No ano de 1995 os poderosos da Europa lançaram o chamado "processo de Barcelona", que apresentaram como um projeto de "parceria" euro-mediterrânea. Reunidos ali, na capital da região espanhola da Catalunha, os dirigentes da União Européia delineavam então os termos de uma nova fase do neocolonialismo no entorno europeu — algo mais de acordo com a moderna rapinagem monopolista. Aquela praticada em nome da "democracia" e da "segurança dos povos".
Os documentos oficiais e a historiografia oficiosa dão conta de que a "política da União Européia em relação aos países do Mediterrâneo" prevê as maravilhas do sétimo céu para a vizinhança da África e do Oriente Médio.
A declaração de Barcelona, que desencadeou o processo propriamente dito, dizia o seguinte: "a parceria tem por objetivo favorecer a paz e a estabilidade na região, instaurando um diálogo político no respeito pelos valores comuns partilhados pelos parceiros, como a democracia e o Estado de direito. Tem igualmente por objetivo favorecer a prevenção e a resolução de conflitos, bem como a prosperidade, através da criação de uma zona de comércio livre e do desenvolvimento de cooperações".
Trata-se do velho discurso liberal com o qual os poderosos tentam avalizar toda sorte de roubos e humilhações. Prenunciam guerras falando em "paz" e "estabilidade". A truculência de sempre se transforma em "diálogo". Por fim, anunciam "prosperidade" e "comércio livre" quando estão falando mesmo é de pilhagem.
Esta declaração de intenções da Europa do capital, no sentido de consolidar e lançar as bases para a perpetuação do domínio sobre os países da costa do mar Mediterrâneo, ecoou mundo afora há mais de dez anos, mas só agora a coisa foi levada adiante, graças ao perfil, digamos, "empreendedor" do presidente francês Nicolas Sarkozy e à cumplicidade dos dirigentes oportunistas das outras margens.
União de quem? A favor de quê?
No último dia 13 de julho, 13 anos depois, o processo que começou em Barcelona foi concluído em Paris. Nicolas Sarkozy, que exerce atualmente a presidência rotativa da União Européia — permanecendo nesta função até dezembro — recebeu na capital da França os administradores de 44 países localizados ao norte e ao sul do Mediterrâneo. Lá, manda-chuvas e gerentes semicoloniais levaram apenas quatro horas para acertarem os ponteiros e decretarem a criação oficial da União para o Mediterrâneo (UpM).

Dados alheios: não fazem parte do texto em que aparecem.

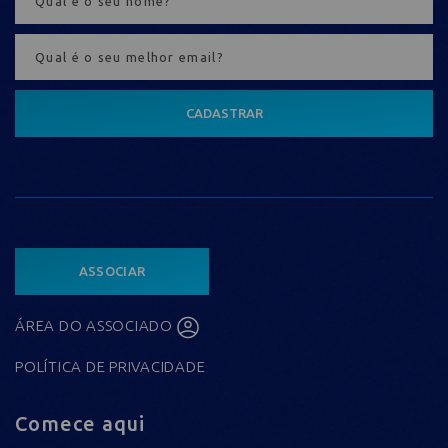
CADASTRAR
ASSOCIAR
ÁREA DO ASSOCIADO
POLÍTICA DE PRIVACIDADE
Comece aqui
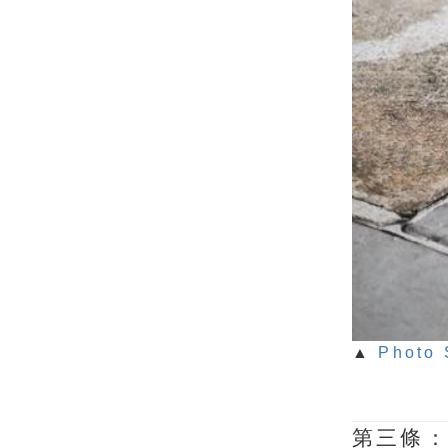
▲
Photo 
第三條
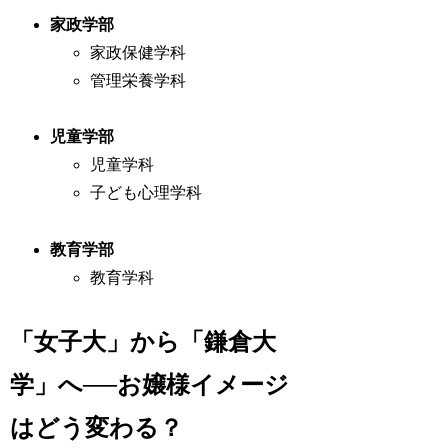
家政学部
家政保健学科
管理栄養学科
児童学部
児童学科
子ども心理学科
教育学部
教育学科
「女子大」から「鎌倉大
学」へ──お嬢様イメージ
はどう変わる？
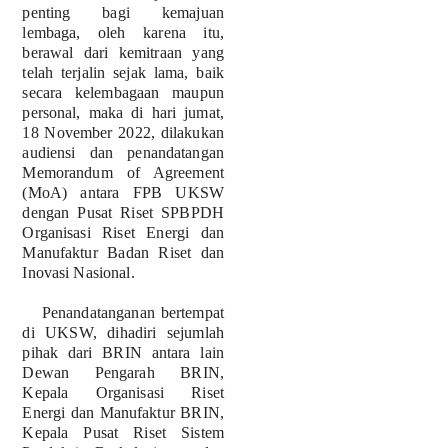
penting bagi kemajuan
lembaga, oleh karena itu,
berawal dari kemitraan yang
telah terjalin sejak lama, baik
secara kelembagaan maupun
personal, maka di hari jumat,
18 November 2022, dilakukan
audiensi dan penandatangan
Memorandum of Agreement
(MoA) antara FPB UKSW
dengan Pusat Riset SPBPDH
Organisasi Riset Energi dan
Manufaktur Badan Riset dan
Inovasi Nasional.
Penandatanganan bertempat
di UKSW, dihadiri sejumlah
pihak dari BRIN antara lain
Dewan Pengarah BRIN,
Kepala Organisasi Riset
Energi dan Manufaktur BRIN,
Kepala Pusat Riset Sistem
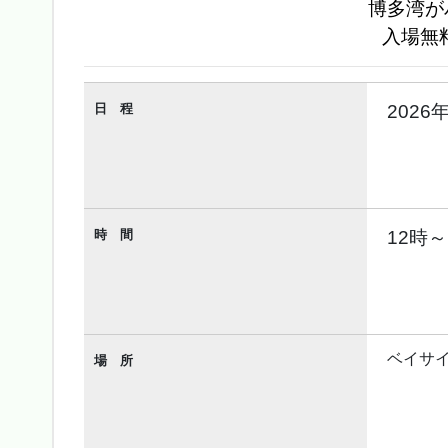
博多湾が
入場無
日 程
2026
時 間
12時～
ベイサイ
場 所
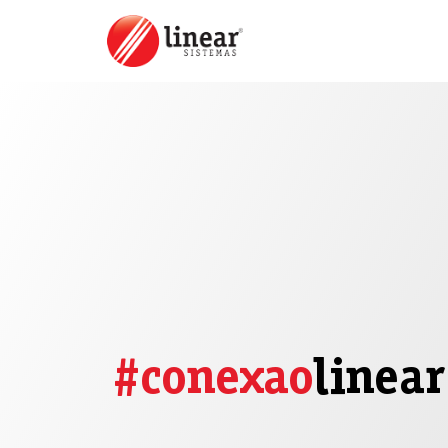
#conexao
linear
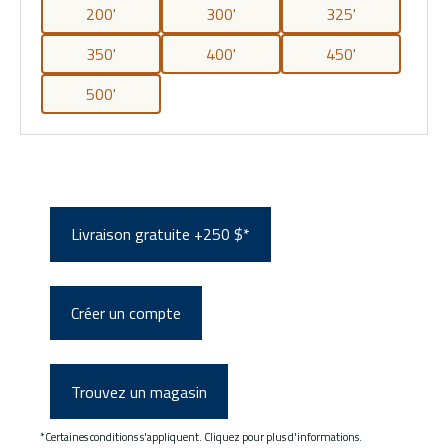
200'
300'
325'
350'
400'
450'
500'
Livraison gratuite +250 $*
Créer un compte
Trouvez un magasin
*Certaines conditions s'appliquent. Cliquez pour plus d'informations.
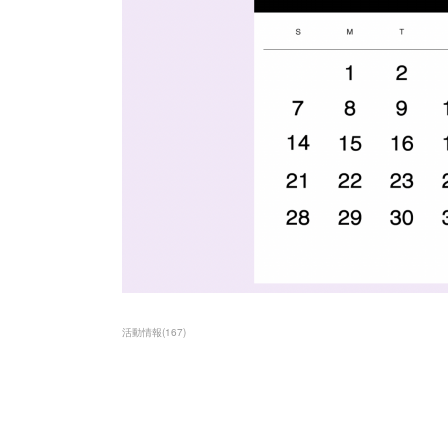
活動情報
(
167
)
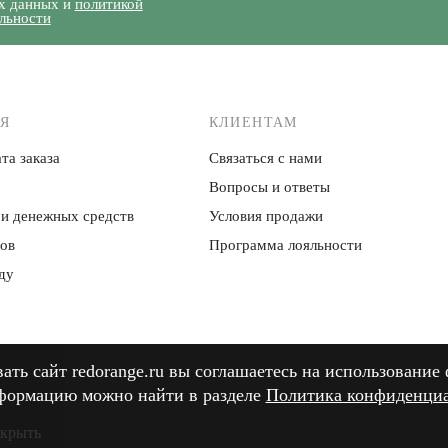
х данных и
политикой
льности
Я
КЛИЕНТАМ
та заказа
Связаться с нами
Вопросы и ответы
 и денежных средств
Условия продажи
ров
Программа лояльности
ду
ть сайт redorange.ru вы соглашаетесь на использование 
ть сайт redorange.ru вы соглашаетесь на использование 
формацию можно найти в разделе
формацию можно найти в разделе
Политика конфиденци
Политика конфиденци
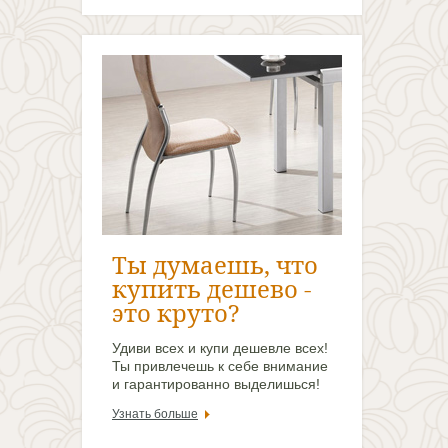
Удиви всех и купи дешевле всех!
Ты привлечешь к себе внимание
и гарантированно выделишься!
Узнать больше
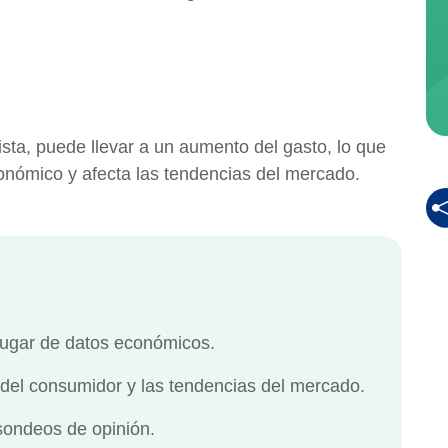
ista, puede llevar a un aumento del gasto, lo que
onómico y afecta las tendencias del mercado.
lugar de datos económicos.
 del consumidor y las tendencias del mercado.
sondeos de opinión.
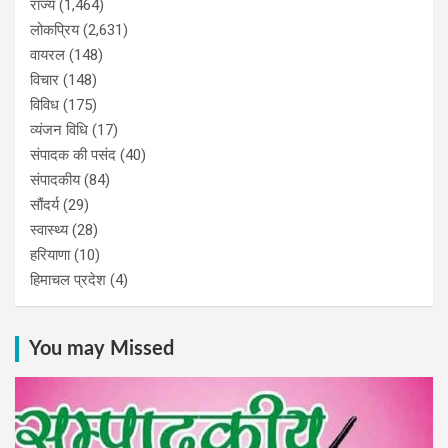
राज्य
(1,464)
लोकप्रिय
(2,631)
वायरल
(148)
विचार
(148)
विविध
(175)
व्यंजन विधि
(17)
संपादक की पसंद
(40)
संपादकीय
(84)
सौंदर्य
(29)
स्वास्थ्य
(28)
हरियाणा
(10)
हिमाचल प्रदेश
(4)
You may Missed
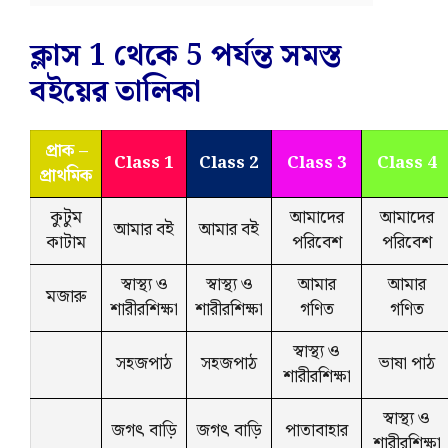
ক্লাস 1 থেকে 5 পর্যন্ত সমস্ত
বইয়ের তালিকা
প্রাক –
Class 1
Class 2
Class 3
Class 4
প্রাথমিক
কুটুম
আমাদের
আমাদের
আমার বই
আমার বই
কাটাম
পরিবেশ
পরিবেশ
স্বাস্থ্য ও
স্বাস্থ্য ও
আমার
আমার
মজারু
শারীরশিক্ষা
শারীরশিক্ষা
গণিত
গণিত
স্বাস্থ্য ও
সহজপাঠ
সহজপাঠ
ভাষা পাঠ
শারীরশিক্ষা
স্বাস্থ্য ও
জগৎ বাড়ি
জগৎ বাড়ি
পাতাবাহার
শারীরশিক্ষা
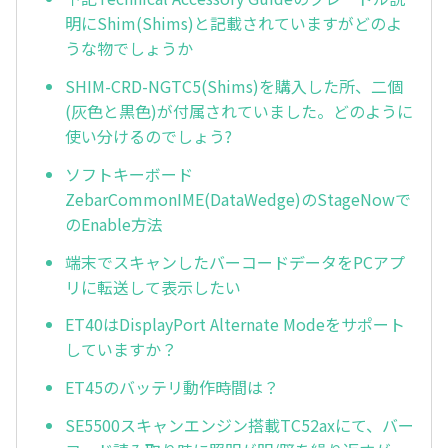
明にShim(Shims)と記載されていますがどのよ
うな物でしょうか
SHIM-CRD-NGTC5(Shims)を購入した所、二個
(灰色と黒色)が付属されていました。どのように
使い分けるのでしょう?
ソフトキーボード
ZebarCommonIME(DataWedge)のStageNowで
のEnable方法
端末でスキャンしたバーコードデータをPCアプ
リに転送して表示したい
ET40はDisplayPort Alternate Modeをサポート
していますか？
ET45のバッテリ動作時間は？
SE5500スキャンエンジン搭載TC52axにて、バー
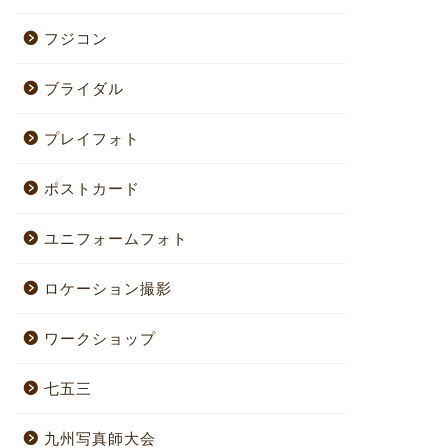
フジコン
ブライダル
プレイフォト
ポストカード
ユニフォームフォト
ロケーション撮影
ワークショップ
七五三
九州写真師大会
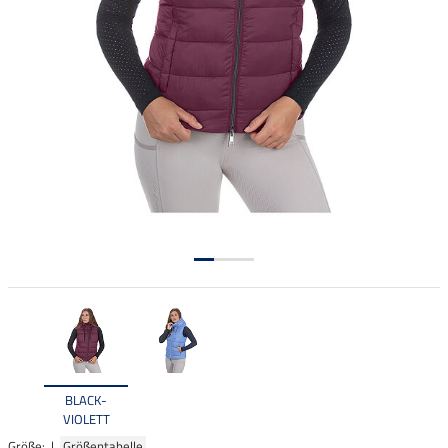
BLACK-
VIOLETT
Größe: |
Größentabelle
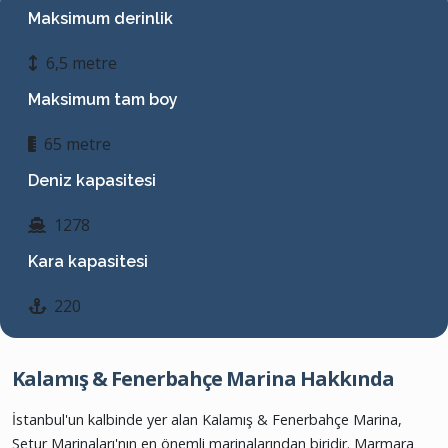
Maksimum derinlik
6,5 metre
Maksimum tam boy
65 metre
Deniz kapasitesi
1278
Kara kapasitesi
220
Kalamış & Fenerbahçe Marina Hakkında
İstanbul'un kalbinde yer alan Kalamış & Fenerbahçe Marina,
Setur Marinaları'nın en önemli marinalarından biridir. Marmara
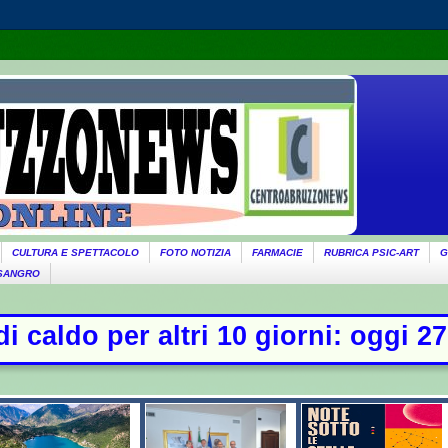
CULTURA E SPETTACOLO
FOTO NOTIZIA
FARMACIE
RUBRICA PSIC-ART
G
 SANGRO
orni: oggi 27 bollini rossi, venerd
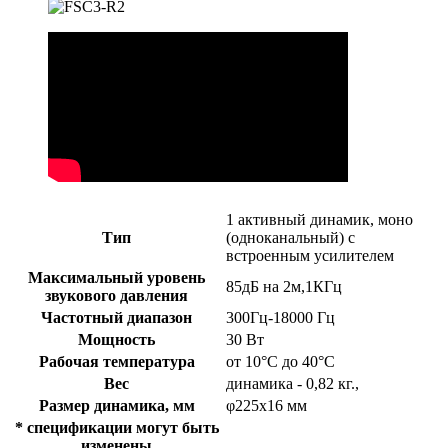
1 активный динамик, моно
Тип
(одноканальный) с
встроенным усилителем
Максимальный уровень
85дБ на 2м,1КГц
звукового давления
Частотный диапазон
300Гц-18000 Гц
Мощность
30 Вт
Рабочая температура
от 10°C до 40°C
Вес
динамика - 0,82 кг.,
Размер динамика, мм
φ225x16 мм
* спецификации могут быть
изменены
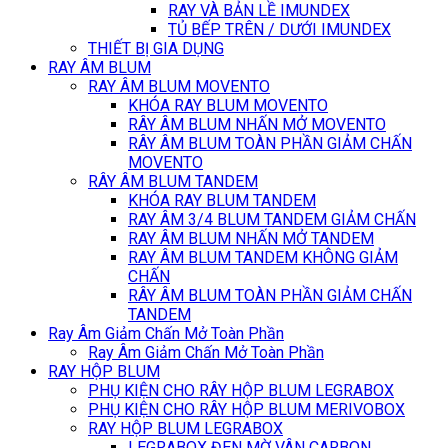
RAY VÀ BẢN LỀ IMUNDEX
TỦ BẾP TRÊN / DƯỚI IMUNDEX
THIẾT BỊ GIA DỤNG
RAY ÂM BLUM
RAY ÂM BLUM MOVENTO
KHÓA RAY BLUM MOVENTO
RÂY ÂM BLUM NHẤN MỞ MOVENTO
RÂY ÂM BLUM TOÀN PHẦN GIẢM CHẤN
MOVENTO
RÂY ÂM BLUM TANDEM
KHÓA RAY BLUM TANDEM
RAY ÂM 3/4 BLUM TANDEM GIẢM CHẤN
RAY ÂM BLUM NHẤN MỞ TANDEM
RAY ÂM BLUM TANDEM KHÔNG GIẢM
CHẤN
RÂY ÂM BLUM TOÀN PHẦN GIẢM CHẤN
TANDEM
Ray Âm Giảm Chấn Mở Toàn Phần
Ray Âm Giảm Chấn Mở Toàn Phần
RAY HỘP BLUM
PHỤ KIỆN CHO RÂY HỘP BLUM LEGRABOX
PHỤ KIỆN CHO RÂY HỘP BLUM MERIVOBOX
RAY HỘP BLUM LEGRABOX
LEGRABOX ĐEN MỜ VÂN CARBON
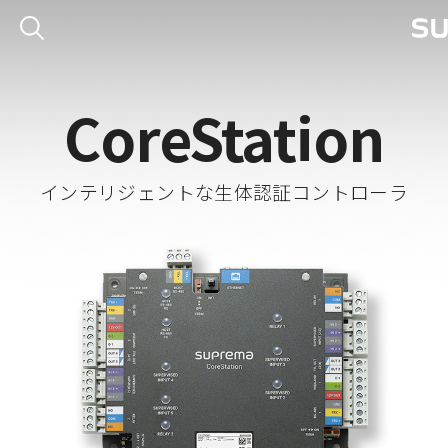
CoreStation
インテリジェントな生体認証コントローラ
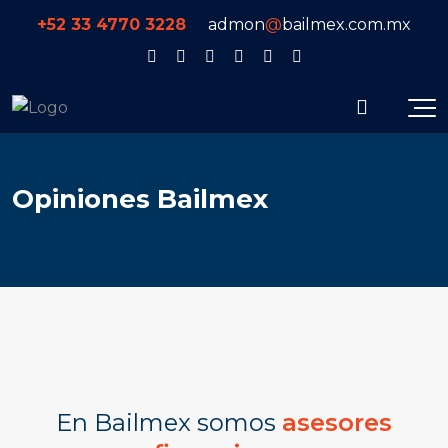
+52 33 4770 3228
admon
@
bailmex.com.mx
Opiniones Bailmex
En Bailmex somos
asesores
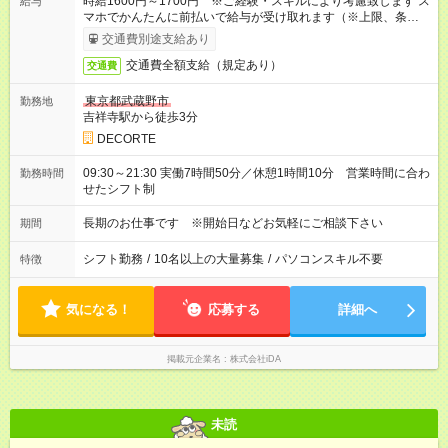
時給1600円～1700円 ※ご経験・スキルにより考慮致します ス
給与
マホでかんたんに前払いで給与が受け取れます（※上限、条件
あり）
交通費別途支給あり
交通費全額支給（規定あり）
交通費
東京都武蔵野市
勤務地
吉祥寺駅から徒歩3分
DECORTE
09:30～21:30 実働7時間50分／休憩1時間10分 営業時間に合わ
勤務時間
せたシフト制
長期のお仕事です ※開始日などお気軽にご相談下さい
期間
シフト勤務
/
10名以上の大量募集
/
パソコンスキル不要
特徴
気になる！
応募する
詳細へ
掲載元企業名
株式会社iDA
未読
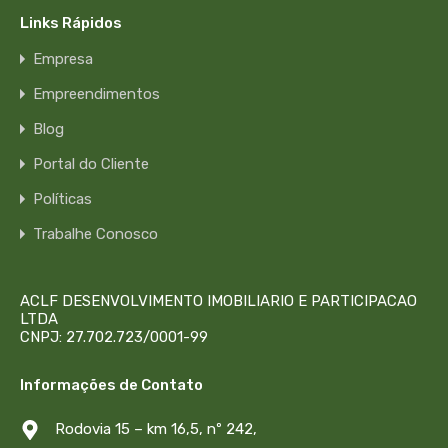
Links Rápidos
Empresa
Empreendimentos
Blog
Portal do Cliente
Políticas
Trabalhe Conosco
ACLF DESENVOLVIMENTO IMOBILIARIO E PARTICIPACAO
LTDA
CNPJ: 27.702.723/0001-99
Informações de Contato
Rodovia 15 – km 16,5, nº 242,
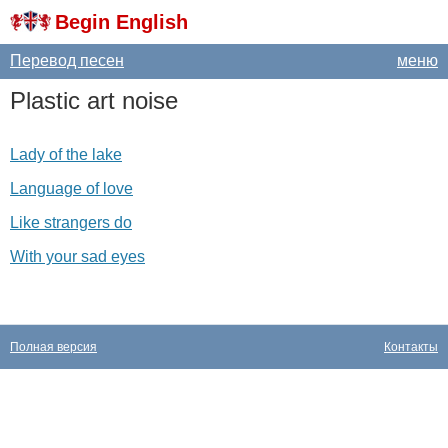
Begin English
Перевод песен
меню
Plastic
art
noise
Lady of the lake
Language of love
Like strangers do
With your sad eyes
Полная версия
Контакты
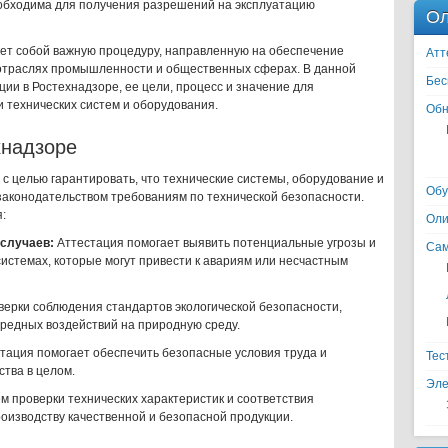
еобходима для получения разрешений на эксплуатацию
Ол
ет собой важную процедуру, направленную на обеспечение
Атт
 отраслях промышленности и общественных сферах. В данной
Бес
ии в Ростехнадзоре, ее цели, процесс и значение для
 технических систем и оборудования.
Обн
хнадзоре
с целью гарантировать, что технические системы, оборудование и
Обу
законодательством требованиям по технической безопасности.
:
Оли
 случаев:
Аттестация помогает выявить потенциальные угрозы и
Сам
системах, которые могут привести к авариям или несчастным
ерки соблюдения стандартов экологической безопасности,
редных воздействий на природную среду.
тация помогает обеспечить безопасные условия труда и
Тес
ства в целом.
Эле
м проверки технических характеристик и соответствия
роизводству качественной и безопасной продукции.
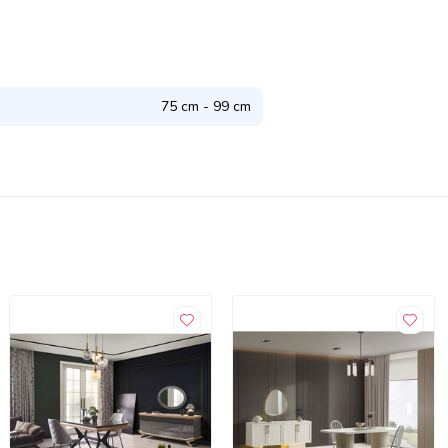
75 cm - 99 cm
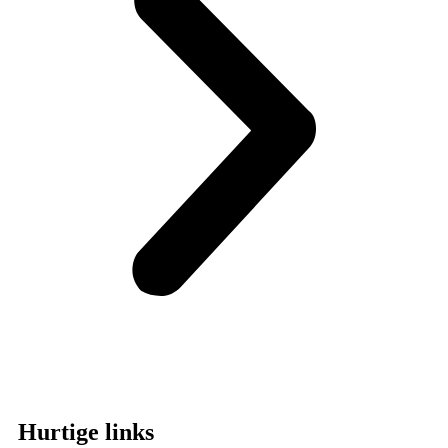
Hurtige links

Da mesma forma que sua antecessora — a Declaração de Barcelona — a resolução fundacional da UpM leva os desavisados a acreditarem que o novo bloco surge alicerçado nas melhores intenções possíveis, e para bem de todos os povos envolvidos. A verdade, no entanto, é que a União Européia pretende levar a cabo de uma vez seu projeto de dominação política, econômica e militar da região.
São estas as três vertentes do programa da UpM, ainda que as boas maneiras obriguem os gerentes responsáveis pela criação do novo bloco a usarem eufemismos para enumerar os supostos benefícios que o acordo traria para todos através de uma suposta cooperação empresarial, cultural, e em segurança e migração.
As massas trabalhadoras, no entanto, sabem bem o que está por trás de toda esta falácia. As classes populares dos países europeus, africanos e asiáticos, que foram entrelaçadas nesta União para o Mediterrâneo, não se iludem com mais este arranjo preparado pela burguesia da Europa e afiançado pelas classes dominantes das nações situadas em volta do mar que banha partes da Europa, África e Oriente Médio.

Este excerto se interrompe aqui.